HOW TO COMPLETE THIS TASK -
Give the count of lines in the records below that contain "shownavigation", and say nothing more.

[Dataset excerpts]
►

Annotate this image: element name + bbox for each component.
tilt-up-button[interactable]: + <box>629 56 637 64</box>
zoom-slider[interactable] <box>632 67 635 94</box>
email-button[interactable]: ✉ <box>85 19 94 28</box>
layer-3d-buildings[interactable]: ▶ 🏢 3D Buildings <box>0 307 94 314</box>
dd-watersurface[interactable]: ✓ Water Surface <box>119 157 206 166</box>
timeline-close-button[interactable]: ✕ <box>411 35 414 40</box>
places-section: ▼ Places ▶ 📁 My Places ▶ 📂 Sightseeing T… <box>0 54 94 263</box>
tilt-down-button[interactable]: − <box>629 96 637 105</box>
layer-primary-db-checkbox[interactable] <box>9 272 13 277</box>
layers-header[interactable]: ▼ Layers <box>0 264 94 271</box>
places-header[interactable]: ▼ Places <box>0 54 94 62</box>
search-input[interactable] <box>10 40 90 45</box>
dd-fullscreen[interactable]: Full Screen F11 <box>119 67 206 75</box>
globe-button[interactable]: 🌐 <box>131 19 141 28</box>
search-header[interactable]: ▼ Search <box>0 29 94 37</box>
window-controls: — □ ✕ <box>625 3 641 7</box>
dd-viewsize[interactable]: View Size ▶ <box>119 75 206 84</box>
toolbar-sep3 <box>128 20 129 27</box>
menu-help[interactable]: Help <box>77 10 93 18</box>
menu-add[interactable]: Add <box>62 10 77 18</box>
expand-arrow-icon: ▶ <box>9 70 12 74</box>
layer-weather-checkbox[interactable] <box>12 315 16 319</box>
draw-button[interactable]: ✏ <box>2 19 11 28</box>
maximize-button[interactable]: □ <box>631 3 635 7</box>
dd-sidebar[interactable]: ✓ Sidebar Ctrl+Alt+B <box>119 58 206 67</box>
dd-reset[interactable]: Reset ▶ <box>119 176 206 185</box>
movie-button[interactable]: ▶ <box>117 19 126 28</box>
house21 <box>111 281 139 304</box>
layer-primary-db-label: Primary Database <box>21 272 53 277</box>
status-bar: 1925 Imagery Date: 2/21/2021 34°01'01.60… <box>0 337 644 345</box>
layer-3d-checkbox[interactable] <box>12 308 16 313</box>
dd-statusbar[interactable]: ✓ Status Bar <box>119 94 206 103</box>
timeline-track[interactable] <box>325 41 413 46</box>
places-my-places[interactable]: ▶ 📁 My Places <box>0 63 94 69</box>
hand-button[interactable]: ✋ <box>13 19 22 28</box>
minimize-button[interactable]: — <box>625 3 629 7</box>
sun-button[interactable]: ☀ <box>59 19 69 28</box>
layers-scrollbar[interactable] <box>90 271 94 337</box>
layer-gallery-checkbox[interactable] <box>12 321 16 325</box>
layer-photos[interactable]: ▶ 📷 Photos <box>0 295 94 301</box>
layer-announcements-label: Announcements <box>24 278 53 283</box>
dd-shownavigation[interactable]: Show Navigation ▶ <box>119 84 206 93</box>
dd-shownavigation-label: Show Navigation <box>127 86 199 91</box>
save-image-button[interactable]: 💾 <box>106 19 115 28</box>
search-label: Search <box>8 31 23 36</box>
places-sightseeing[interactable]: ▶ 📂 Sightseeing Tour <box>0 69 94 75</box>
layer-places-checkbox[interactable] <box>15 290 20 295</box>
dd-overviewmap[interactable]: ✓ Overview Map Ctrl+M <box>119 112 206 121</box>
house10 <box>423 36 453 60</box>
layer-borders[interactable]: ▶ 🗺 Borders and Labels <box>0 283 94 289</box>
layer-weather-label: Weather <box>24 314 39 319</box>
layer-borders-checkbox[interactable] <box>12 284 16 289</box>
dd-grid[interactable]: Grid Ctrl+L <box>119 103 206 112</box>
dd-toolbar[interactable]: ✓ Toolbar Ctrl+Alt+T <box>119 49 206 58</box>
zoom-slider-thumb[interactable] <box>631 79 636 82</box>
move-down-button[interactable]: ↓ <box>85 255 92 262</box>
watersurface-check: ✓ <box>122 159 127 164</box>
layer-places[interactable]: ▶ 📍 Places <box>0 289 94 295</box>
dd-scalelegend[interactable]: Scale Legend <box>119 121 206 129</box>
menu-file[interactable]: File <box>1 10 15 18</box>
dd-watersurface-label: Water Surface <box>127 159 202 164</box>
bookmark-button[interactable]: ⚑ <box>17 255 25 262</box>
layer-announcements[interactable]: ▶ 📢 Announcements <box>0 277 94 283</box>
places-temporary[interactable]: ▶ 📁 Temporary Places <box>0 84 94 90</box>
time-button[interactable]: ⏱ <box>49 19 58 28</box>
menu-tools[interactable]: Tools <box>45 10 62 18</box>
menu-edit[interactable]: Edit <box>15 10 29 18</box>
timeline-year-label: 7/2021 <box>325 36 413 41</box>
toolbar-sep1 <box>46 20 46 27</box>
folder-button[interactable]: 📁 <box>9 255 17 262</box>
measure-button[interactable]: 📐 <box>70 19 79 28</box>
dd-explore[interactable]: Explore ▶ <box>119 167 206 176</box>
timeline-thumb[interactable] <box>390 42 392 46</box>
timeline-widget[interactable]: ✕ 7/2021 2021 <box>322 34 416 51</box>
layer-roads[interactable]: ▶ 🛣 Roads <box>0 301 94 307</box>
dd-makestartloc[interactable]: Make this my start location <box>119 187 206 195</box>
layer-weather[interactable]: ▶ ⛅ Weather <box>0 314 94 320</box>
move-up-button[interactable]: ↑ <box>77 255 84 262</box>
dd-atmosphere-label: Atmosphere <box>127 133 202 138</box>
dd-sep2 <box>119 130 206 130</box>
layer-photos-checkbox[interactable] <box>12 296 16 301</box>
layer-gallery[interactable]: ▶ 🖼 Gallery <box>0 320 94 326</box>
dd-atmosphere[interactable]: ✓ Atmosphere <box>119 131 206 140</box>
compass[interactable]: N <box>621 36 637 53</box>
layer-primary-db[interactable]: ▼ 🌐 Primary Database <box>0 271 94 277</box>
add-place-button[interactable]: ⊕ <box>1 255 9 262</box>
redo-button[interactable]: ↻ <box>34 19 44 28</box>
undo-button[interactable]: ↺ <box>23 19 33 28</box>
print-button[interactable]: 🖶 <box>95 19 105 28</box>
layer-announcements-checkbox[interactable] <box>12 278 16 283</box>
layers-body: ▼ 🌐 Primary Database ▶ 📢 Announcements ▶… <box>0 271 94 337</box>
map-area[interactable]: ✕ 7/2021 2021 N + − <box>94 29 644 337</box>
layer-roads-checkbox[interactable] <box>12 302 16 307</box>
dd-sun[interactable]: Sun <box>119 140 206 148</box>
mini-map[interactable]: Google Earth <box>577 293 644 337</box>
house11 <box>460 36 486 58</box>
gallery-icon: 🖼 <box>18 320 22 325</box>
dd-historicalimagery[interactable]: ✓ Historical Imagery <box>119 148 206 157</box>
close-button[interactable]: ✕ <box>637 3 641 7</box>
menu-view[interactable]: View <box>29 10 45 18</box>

◄
►

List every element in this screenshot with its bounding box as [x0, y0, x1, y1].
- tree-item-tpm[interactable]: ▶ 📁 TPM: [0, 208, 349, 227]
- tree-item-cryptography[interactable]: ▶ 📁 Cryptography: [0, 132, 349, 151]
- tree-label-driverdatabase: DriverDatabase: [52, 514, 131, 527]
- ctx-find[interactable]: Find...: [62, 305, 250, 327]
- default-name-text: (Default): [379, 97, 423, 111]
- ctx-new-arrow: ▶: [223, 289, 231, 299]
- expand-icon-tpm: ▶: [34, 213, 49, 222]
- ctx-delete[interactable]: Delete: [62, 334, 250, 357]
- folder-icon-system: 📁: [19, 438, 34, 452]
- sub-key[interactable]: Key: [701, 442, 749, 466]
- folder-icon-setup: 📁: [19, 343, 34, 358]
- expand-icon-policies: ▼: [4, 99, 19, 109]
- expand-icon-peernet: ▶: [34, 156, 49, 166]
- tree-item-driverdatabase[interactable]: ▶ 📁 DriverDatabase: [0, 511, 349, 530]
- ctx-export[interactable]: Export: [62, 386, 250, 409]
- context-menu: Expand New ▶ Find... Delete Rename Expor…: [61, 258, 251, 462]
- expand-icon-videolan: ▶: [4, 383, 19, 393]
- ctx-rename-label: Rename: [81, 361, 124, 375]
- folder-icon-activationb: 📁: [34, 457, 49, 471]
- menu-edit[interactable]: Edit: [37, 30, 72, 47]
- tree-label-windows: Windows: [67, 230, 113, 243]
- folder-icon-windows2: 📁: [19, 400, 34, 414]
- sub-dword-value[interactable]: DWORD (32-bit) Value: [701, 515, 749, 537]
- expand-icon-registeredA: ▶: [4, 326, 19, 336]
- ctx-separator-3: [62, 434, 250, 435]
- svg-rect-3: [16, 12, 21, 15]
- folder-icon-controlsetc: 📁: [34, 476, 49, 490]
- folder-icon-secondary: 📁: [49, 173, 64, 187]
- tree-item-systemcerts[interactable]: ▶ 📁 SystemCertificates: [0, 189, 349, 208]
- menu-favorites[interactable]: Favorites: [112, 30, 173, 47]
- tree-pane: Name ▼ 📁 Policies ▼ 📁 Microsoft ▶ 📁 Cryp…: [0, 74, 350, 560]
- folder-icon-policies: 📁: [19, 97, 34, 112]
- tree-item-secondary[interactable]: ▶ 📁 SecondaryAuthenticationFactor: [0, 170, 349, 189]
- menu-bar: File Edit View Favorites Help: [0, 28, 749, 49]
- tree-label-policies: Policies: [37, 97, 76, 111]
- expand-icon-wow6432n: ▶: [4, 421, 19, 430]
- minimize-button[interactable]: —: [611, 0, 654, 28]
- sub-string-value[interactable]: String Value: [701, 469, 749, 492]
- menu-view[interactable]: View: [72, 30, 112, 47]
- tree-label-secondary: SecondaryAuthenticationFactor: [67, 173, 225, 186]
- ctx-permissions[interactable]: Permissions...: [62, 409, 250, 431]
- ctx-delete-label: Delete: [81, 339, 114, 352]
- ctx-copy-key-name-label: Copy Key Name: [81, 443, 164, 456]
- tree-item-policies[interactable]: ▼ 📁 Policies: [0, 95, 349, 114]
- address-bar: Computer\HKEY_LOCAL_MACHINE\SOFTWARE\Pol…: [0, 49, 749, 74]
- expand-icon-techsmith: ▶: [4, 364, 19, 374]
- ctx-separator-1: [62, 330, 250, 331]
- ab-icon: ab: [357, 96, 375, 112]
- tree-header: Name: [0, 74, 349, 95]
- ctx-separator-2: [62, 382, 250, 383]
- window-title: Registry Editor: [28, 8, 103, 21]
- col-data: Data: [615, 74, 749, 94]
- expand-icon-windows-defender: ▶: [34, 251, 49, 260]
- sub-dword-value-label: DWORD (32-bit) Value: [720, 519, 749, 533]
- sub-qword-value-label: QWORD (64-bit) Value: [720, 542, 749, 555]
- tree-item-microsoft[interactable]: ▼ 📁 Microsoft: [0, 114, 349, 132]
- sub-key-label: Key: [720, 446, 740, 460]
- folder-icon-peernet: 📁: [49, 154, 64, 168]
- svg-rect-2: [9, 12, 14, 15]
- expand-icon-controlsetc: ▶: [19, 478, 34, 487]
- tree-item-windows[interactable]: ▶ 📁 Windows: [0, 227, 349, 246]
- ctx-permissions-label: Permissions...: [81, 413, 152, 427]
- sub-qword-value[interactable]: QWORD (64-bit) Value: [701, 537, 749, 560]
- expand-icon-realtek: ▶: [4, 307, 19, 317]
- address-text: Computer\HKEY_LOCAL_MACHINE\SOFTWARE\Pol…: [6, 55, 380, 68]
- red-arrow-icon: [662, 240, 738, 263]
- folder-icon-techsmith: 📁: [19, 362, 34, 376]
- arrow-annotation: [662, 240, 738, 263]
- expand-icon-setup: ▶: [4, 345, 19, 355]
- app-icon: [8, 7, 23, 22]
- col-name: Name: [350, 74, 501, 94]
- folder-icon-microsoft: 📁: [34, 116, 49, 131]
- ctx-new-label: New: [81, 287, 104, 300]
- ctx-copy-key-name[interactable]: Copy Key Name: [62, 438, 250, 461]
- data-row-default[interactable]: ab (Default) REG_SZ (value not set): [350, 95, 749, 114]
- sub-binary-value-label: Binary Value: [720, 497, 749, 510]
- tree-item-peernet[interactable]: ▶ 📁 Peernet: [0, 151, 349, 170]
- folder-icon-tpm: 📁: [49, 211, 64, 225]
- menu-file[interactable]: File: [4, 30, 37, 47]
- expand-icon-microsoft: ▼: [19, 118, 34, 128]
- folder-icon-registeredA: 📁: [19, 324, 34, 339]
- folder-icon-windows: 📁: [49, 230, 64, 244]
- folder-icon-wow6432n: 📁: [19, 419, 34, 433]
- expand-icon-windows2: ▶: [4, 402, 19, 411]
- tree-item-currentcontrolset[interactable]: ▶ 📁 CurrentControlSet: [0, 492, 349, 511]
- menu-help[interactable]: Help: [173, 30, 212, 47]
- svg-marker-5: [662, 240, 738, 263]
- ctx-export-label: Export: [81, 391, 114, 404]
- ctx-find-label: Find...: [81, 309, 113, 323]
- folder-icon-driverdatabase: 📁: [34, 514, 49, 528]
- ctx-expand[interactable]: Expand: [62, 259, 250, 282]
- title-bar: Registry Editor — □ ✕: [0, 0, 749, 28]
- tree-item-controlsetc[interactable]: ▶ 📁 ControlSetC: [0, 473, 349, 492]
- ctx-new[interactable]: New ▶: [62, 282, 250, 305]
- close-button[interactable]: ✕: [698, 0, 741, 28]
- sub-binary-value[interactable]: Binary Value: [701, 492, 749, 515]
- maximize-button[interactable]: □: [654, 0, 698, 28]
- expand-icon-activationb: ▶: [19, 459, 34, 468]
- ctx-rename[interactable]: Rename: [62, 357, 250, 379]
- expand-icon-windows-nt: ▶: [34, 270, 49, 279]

◄
►

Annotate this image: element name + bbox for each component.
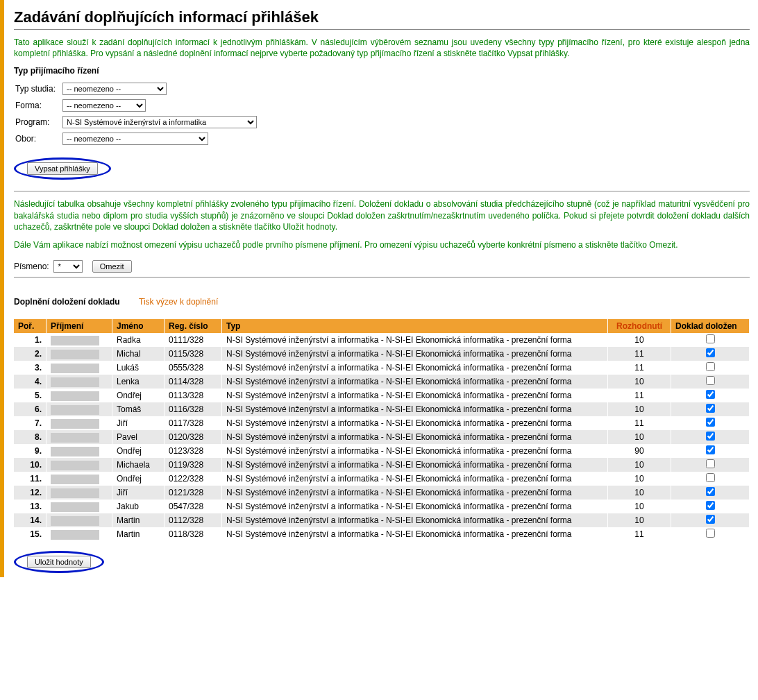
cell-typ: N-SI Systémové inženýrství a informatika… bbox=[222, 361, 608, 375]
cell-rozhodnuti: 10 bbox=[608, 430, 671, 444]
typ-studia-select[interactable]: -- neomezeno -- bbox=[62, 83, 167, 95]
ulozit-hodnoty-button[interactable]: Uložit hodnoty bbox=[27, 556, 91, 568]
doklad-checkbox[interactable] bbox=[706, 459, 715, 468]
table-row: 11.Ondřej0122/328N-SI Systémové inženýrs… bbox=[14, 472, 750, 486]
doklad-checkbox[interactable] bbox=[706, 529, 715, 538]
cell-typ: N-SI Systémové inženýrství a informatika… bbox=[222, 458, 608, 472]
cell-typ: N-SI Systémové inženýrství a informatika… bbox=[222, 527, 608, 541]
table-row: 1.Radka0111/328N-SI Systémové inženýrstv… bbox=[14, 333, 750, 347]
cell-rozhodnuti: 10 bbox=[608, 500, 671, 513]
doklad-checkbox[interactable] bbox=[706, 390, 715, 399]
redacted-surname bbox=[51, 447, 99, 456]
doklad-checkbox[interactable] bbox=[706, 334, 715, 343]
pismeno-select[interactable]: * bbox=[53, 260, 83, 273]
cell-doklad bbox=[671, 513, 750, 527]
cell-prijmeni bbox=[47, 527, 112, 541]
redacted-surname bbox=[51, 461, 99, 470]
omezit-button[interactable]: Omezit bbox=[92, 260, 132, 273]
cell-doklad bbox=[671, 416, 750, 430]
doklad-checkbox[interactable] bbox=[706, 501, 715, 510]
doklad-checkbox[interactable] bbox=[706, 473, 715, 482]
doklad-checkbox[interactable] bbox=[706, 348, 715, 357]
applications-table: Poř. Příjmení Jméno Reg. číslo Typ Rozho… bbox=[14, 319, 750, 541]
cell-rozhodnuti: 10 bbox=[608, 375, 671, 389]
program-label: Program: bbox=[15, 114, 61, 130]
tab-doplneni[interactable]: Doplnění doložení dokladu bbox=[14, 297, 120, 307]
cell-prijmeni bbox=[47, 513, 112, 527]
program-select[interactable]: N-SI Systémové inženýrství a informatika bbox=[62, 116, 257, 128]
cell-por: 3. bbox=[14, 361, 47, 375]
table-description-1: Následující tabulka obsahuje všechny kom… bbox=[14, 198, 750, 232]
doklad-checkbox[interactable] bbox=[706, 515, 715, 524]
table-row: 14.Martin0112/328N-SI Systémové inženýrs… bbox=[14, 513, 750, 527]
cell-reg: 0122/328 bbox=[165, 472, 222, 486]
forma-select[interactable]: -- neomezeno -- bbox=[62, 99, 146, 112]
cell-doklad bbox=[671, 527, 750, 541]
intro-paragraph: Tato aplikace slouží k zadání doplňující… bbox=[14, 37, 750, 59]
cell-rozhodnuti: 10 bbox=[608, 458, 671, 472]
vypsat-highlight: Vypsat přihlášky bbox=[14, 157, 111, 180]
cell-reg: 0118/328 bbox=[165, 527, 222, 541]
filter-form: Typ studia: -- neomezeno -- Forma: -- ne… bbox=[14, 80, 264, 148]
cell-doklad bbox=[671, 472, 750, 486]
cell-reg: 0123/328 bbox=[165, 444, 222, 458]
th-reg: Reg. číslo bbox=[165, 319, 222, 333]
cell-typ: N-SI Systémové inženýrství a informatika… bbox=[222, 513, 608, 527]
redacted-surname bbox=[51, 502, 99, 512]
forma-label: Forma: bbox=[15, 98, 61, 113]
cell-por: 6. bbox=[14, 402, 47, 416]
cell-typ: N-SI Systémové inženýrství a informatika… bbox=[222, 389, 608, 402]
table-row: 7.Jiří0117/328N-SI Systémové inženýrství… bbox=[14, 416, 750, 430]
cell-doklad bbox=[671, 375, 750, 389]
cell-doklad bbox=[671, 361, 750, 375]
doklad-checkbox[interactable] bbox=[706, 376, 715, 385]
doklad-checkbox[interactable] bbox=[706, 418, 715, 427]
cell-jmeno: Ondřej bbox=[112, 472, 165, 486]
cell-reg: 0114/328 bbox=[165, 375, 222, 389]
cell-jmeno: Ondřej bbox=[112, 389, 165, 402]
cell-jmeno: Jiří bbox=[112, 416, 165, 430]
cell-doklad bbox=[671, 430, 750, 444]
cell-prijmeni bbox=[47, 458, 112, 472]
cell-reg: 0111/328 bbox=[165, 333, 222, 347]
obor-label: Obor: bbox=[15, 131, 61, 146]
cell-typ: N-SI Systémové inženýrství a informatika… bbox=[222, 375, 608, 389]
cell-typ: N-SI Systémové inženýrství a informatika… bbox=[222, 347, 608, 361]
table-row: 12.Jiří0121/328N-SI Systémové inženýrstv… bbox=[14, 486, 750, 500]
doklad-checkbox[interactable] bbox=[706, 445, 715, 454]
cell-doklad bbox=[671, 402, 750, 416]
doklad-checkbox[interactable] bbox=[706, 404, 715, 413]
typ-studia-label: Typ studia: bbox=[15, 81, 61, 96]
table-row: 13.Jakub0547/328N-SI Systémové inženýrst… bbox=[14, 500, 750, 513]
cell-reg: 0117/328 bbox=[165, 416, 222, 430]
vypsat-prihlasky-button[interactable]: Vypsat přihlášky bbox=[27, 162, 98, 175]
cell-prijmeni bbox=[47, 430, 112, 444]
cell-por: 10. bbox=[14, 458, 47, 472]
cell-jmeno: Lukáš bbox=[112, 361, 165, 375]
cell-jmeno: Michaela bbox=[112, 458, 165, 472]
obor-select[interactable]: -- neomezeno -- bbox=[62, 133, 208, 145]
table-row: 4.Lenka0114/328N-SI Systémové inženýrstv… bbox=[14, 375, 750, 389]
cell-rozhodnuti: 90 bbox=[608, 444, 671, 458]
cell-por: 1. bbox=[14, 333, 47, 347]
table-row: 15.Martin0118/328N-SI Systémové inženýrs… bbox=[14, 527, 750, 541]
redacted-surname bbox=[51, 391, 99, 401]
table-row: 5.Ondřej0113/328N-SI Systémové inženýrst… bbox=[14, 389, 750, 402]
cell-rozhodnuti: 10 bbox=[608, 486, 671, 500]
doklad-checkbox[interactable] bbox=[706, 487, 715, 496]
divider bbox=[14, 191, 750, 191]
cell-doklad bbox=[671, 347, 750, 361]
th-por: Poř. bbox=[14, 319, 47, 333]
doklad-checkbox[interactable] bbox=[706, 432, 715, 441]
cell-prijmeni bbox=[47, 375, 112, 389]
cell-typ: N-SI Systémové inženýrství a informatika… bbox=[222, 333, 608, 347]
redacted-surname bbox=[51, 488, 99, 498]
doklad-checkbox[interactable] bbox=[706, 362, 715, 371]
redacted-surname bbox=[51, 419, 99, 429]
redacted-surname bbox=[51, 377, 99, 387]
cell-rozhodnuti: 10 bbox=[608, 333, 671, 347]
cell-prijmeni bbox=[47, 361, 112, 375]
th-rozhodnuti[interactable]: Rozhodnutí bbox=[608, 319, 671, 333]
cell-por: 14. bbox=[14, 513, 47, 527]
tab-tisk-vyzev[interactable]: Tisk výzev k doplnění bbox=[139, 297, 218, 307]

◄

ANSWER BELOW -
2